Something called me to write about how we can care for ourselves this holiday season. I didn’t plan on a self-care guide, but here we are! The holiday season can be a joyous time filled with fun, family, and making memories and a time of sadness, chaos, and dysfunction, and it can also be lonely and isolating.
If you have great relationships with most of your family members and will be spending time with them this year, here are some self-care tips I suggest:
- Make sure you take little moments to yourself if you feel you need them. I know some of us don’t get to see our families as much as we would like, but if you are introverted or want space from time to time, create that for yourself without shame.

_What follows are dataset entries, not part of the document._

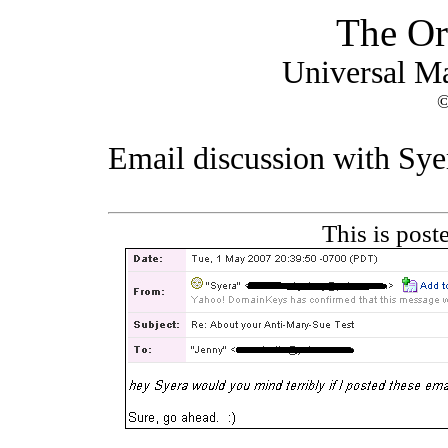
The Or
Universal M
©
Email discussion with Syera
This is pos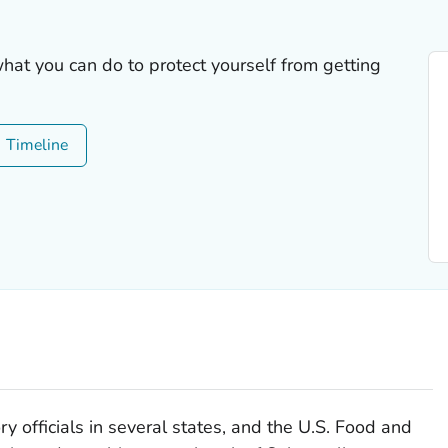
what you can do to protect yourself from getting
Timeline
y officials in several states, and the U.S. Food and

It doesn’t even have to be a lot of time. Maybe find a place to read quietly by yourself or go out for a walk around the neighborhood alone. Whether the energy around you is lovely or heavy, we can all take a moment to ground ourselves.
- If you are one of those people who loves to make everyone around you happy, make sure you remember how to say no. It’s lovely to want to see our loved ones smile but be aware and be able to discern if someone is taking advantage or requesting more than you can provide.

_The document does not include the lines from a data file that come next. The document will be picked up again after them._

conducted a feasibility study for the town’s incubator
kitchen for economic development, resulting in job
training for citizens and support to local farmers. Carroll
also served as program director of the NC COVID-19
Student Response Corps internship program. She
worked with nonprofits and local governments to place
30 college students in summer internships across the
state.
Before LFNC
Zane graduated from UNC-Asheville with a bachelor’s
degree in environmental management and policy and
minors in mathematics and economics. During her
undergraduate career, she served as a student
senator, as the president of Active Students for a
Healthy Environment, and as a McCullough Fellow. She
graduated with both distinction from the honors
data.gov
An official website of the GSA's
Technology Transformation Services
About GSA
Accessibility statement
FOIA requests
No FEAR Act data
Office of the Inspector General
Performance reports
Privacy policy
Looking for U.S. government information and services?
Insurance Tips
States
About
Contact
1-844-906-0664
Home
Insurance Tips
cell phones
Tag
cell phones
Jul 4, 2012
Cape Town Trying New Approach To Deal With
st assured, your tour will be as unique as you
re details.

- Be in the NOW! Stay in the moment when you enjoy your time away from work, family, and celebrations. Honor the memories you are creating and let those around you know how much they are loved and cared for. If you are a planner or type A personality, take heed. Thinking about the future or what’s next and what needs to get done constantly can get overwhelming and not allow you to enjoy the moment.
This next set of tips is for those with families that may drive them nuts or are just filled with dysfunction that everyone does their best to wade through each year. Families like this understand the importance of family but may not have the best grasp on healthy behaviors and ways of expressing said “love.” It can be exhausting.

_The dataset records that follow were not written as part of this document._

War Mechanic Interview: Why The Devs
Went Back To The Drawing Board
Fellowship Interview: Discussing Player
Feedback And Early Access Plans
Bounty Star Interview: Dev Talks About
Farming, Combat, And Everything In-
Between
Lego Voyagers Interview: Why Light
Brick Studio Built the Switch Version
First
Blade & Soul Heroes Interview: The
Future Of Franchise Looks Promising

- You may run into that narcissistic parent or ego-driven aunt this year. The best thing you can do for your mental health and energy preservation with these types of personalities is to keep things cordial and stay in your own body and own your energy. These personalities rely on getting people to be taken outside themselves, so they know they affect you. Call it out if they cross a line, and do your best to remove yourself from the situation if possible.
- For those who are heading home for the holidays, if you have the means to stay in accommodations that give you a break from being in direct proximity to main stressors, you deserve to book that hotel or bed and breakfast during your visit. If you can’t do that, make sure you are stepping out of the house, going for walks, or taking some solo time away when you can throughout your stay. If you are hosting, this may be harder to do, but you have the right to express clear boundaries with whoever may be staying in your home.
- Like my tip in my previous sector of people, be the one to express love and gratitude for your family members lovingly and healthily. They may stress us out here and there, but it doesn’t mean we don’t love them and want to have a good time with them. Lead by example and show them how learning each other’s love languages can feel and look. A lot of us are aiming to break cycles, and you can be the one to show that to your family in real-time this season, even if they think you are being strange. It may catch on and shift how your family members choose to interact with one another.
My last group is those who have a hard time during the holidays. It can be lonely, isolating, and even depressing around this time of year. Some have lost loved ones around this time of year, and their grief tends to show up around the holidays. I hope you know that you are loved and cared for and that it’s okay not to feel super jolly around this time of year. You can feel what you feel and not be labeled for it.
- Reach out to close friends you love dearly; making plans around or before the holidays may be a great way to cheer up around this time. A fun movie date, vision boarding for the year ahead, or a local holiday market visit with a good friend might feel nice.
- If you are alone, you don’t have to be lonely. Take this time to enjoy your own company. Create an enjoyable experience for yourself. Ordering delicious takeout and having a self-love spa day or a movie marathon day at home would be fun. You can even support a business that may be open and gift yourself a spa day. I’m not opposed to going on a solo vacation either if you can afford it and don’t have to be at work.
- Carve out time to sit in gratitude or even journal in appreciation. I know it sounds cheesy, but it helps. This time of year can feel particularly lonely because we think deeply about the things and people we lost or don’t have. It can be overwhelming and consume us to the point of sometimes feeling unloved, unwanted, and unimportant, which is not true and not how we want to end our year thinking and moving forward into our new year. We are so much more than a season, and we have so much to be grateful for if we take a moment to realize it and appreciate it.
This season is a season to celebrate humanity, kindness, love, and joy. Whether by yourself, your chosen family, or your relatives, you can remain a light in this world. It’s a time to give and receive. What do you decide to give this season? What will you allow yourself to receive?